1. Introduction
A dataset is an organized and structured view of a business entity and its related data on which you can apply normalization rules and scores to make your data reliable and actionable
A dataset can combine data from multiple sources such as Eshop, POS systems, customer support, or a company's website. Here are a few examples of the datasets you might want to build :
- Master Contacts: Combining all contacts from different sources
- Master Contacts x Orders: In addition to all contacts, add information like the number of purchases, the average basket value, etc.
- Top Customers in France
- Products listing, List of stores, etc.
- …
Through our platform, you have the ability to create either no code or SQL datasets, we’ll focus on “No code” dataset creation.
2. Step-by-step guide
Step 1 - Create a dataset
From the left Menu Datasets, you can click on “Build Dataset” at the top right.
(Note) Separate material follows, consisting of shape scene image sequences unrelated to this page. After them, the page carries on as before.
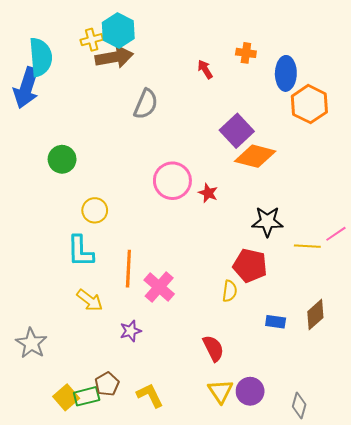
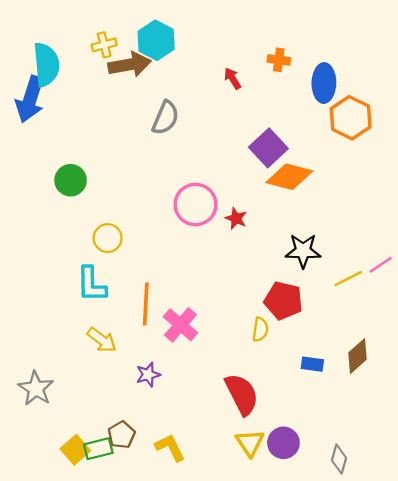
cyan hexagon: (118, 30) -> (156, 40), moved
yellow line: (307, 246) -> (348, 279), turned -30
red semicircle: (213, 348) -> (242, 394), size x1.4

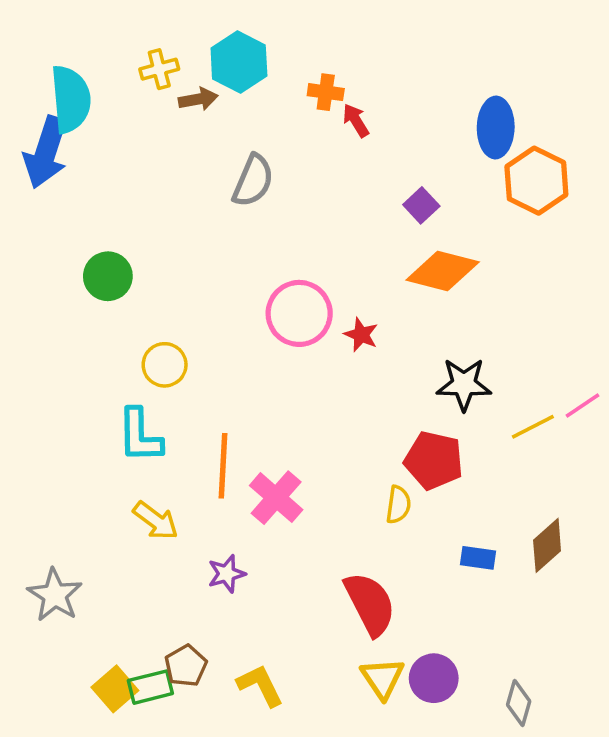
orange cross: (279, 60) -> (326, 92), moved
brown arrow: (130, 65) -> (198, 99), size x0.6
purple square: (268, 148) -> (421, 205), moved, size x0.6

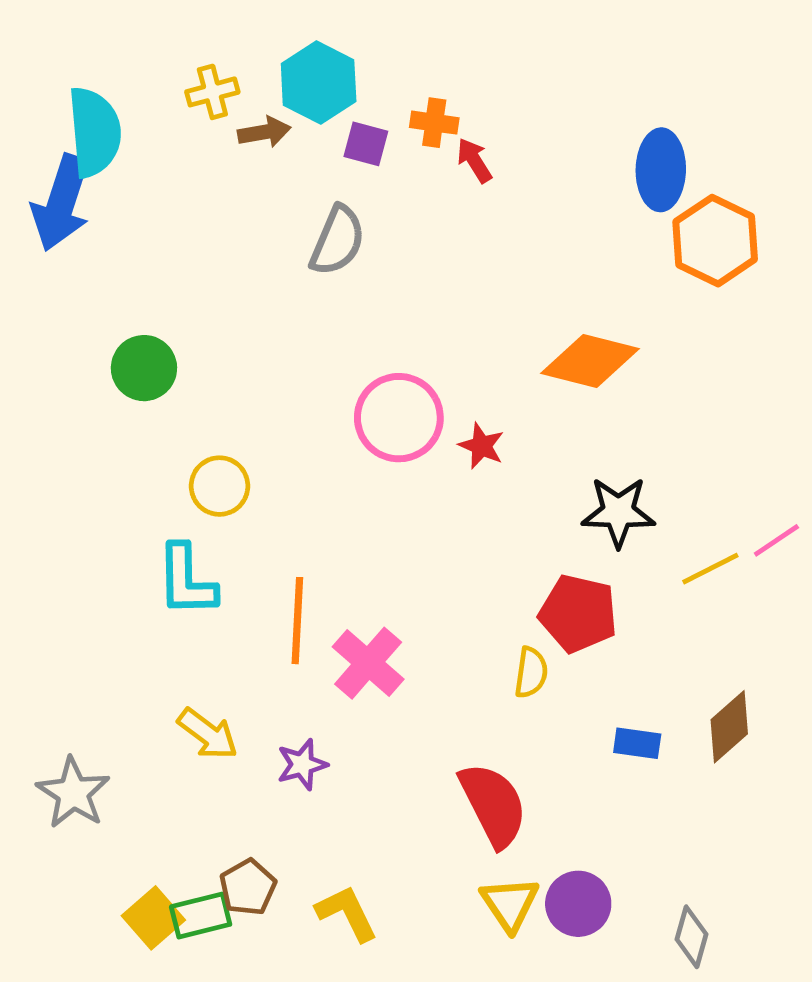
purple square: (421, 205) -> (366, 144), moved, turned -32
yellow arrow: (156, 521) -> (208, 734), moved

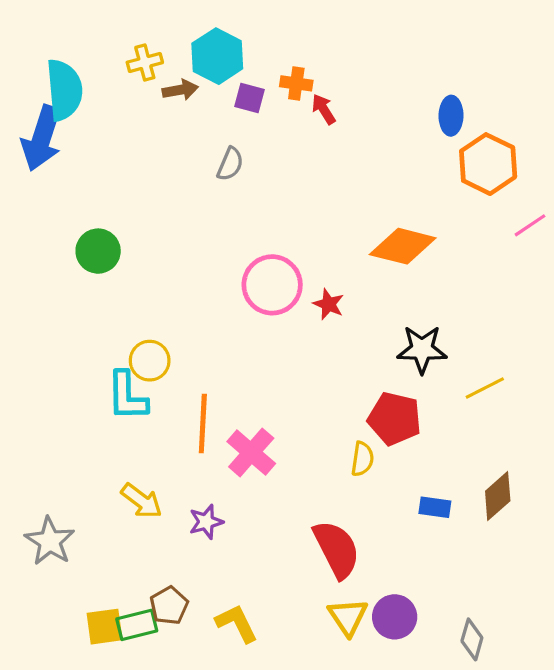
blue ellipse: (661, 170) -> (451, 116), size x0.7
gray semicircle: (337, 241) -> (230, 164), size x0.7
yellow circle: (219, 486) -> (150, 361), moved
pink line: (776, 540) -> (530, 225), moved
yellow square: (153, 918) -> (105, 627), turned 33

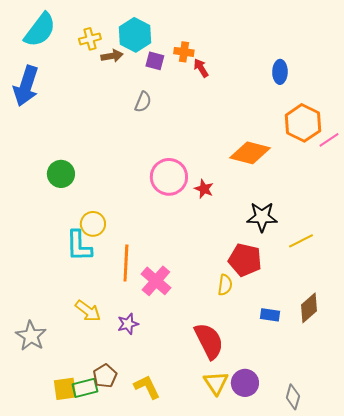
cyan semicircle: (64, 90) -> (40, 30), moved, turned 42
orange hexagon: (488, 164) -> (303, 123), moved
green circle: (98, 251) -> (61, 174), moved

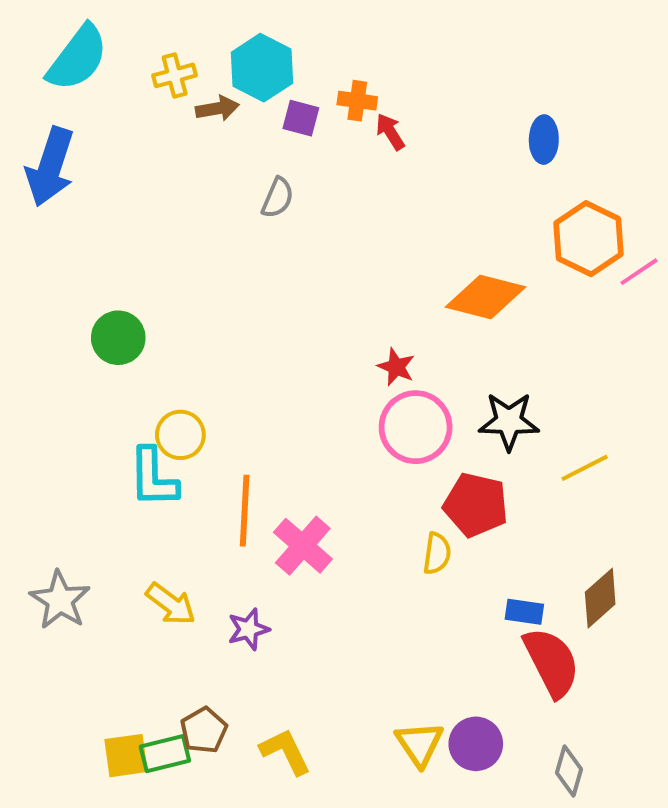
pink circle: (169, 177) -> (416, 427), moved
gray star: (31, 336) -> (60, 600), moved
red semicircle: (209, 341) -> (552, 662), moved

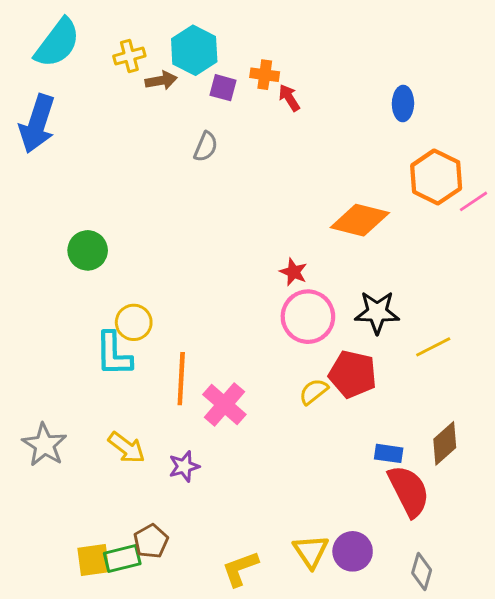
yellow semicircle: (437, 553) -> (314, 392), moved, turned -136
yellow L-shape: (285, 752) -> (240, 569), moved, turned -84

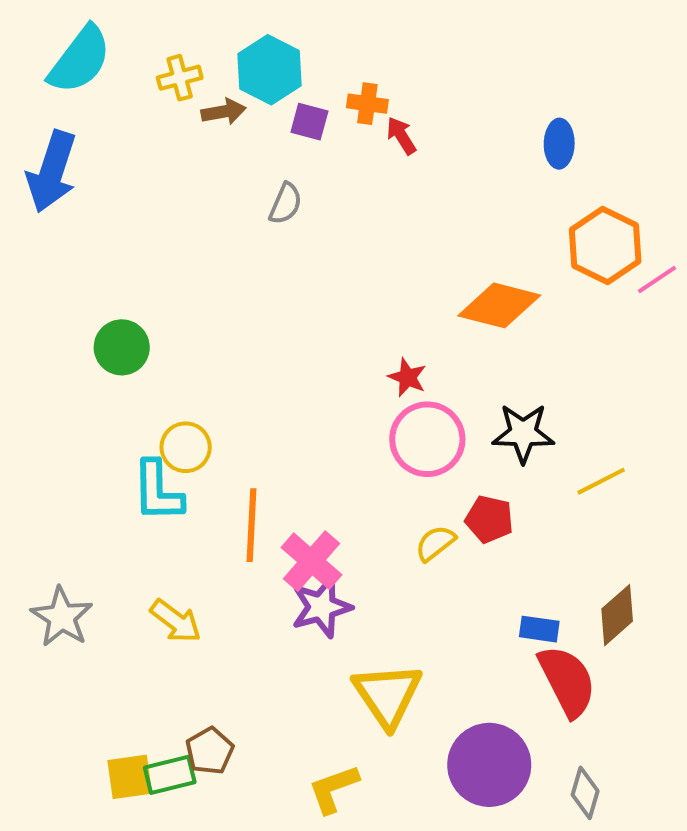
red pentagon: (353, 374) -> (489, 519), size x0.7
purple star: (184, 466) -> (321, 607), moved, size x1.4
yellow triangle: (311, 551) -> (387, 695), moved, size x1.4
purple circle: (353, 551) -> (489, 765), size x1.5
You will be invited to choose between “No code Builder” or “SQL Builder”, and to give a name to your dataset.
Step 2 - Choose the first source
Datasets can be built from raw data sources, or from existing datasets.
If building a dataset from external sources, make sure that this Source is configured in the “Connections” menu.
The following steps concern sources configured via STFP, if using another kind of connector, you can jump straight to step 4.
After choosing the SFTP source of your dataset, you have two options:
- One-time import - Mainly used for initialization or ad-hoc tests and campaigns.
- Automatic import - Allows performing imports (of one or more files) on a recurring basis, over time periods specified in the settings. Using this option, Octolis will consume any file that matches the name and date pattern you will set up as follows :
- “File name (fixed part)”: The part of your file name that will not change from one import to another, a business entity most of the time.
- “Date pattern (regular expression)”: Variable part of your file name which will be modified at each import. Here, the field you have to fill in is the regex expression that will allow us to extract in the name of your file, the date of the import.
For instance within the following file
contacts_salesforce_20220315.csv
: contacts_salesforce
is the fixed part.
YYYMMDD
is the date pattern that will be updated at each import.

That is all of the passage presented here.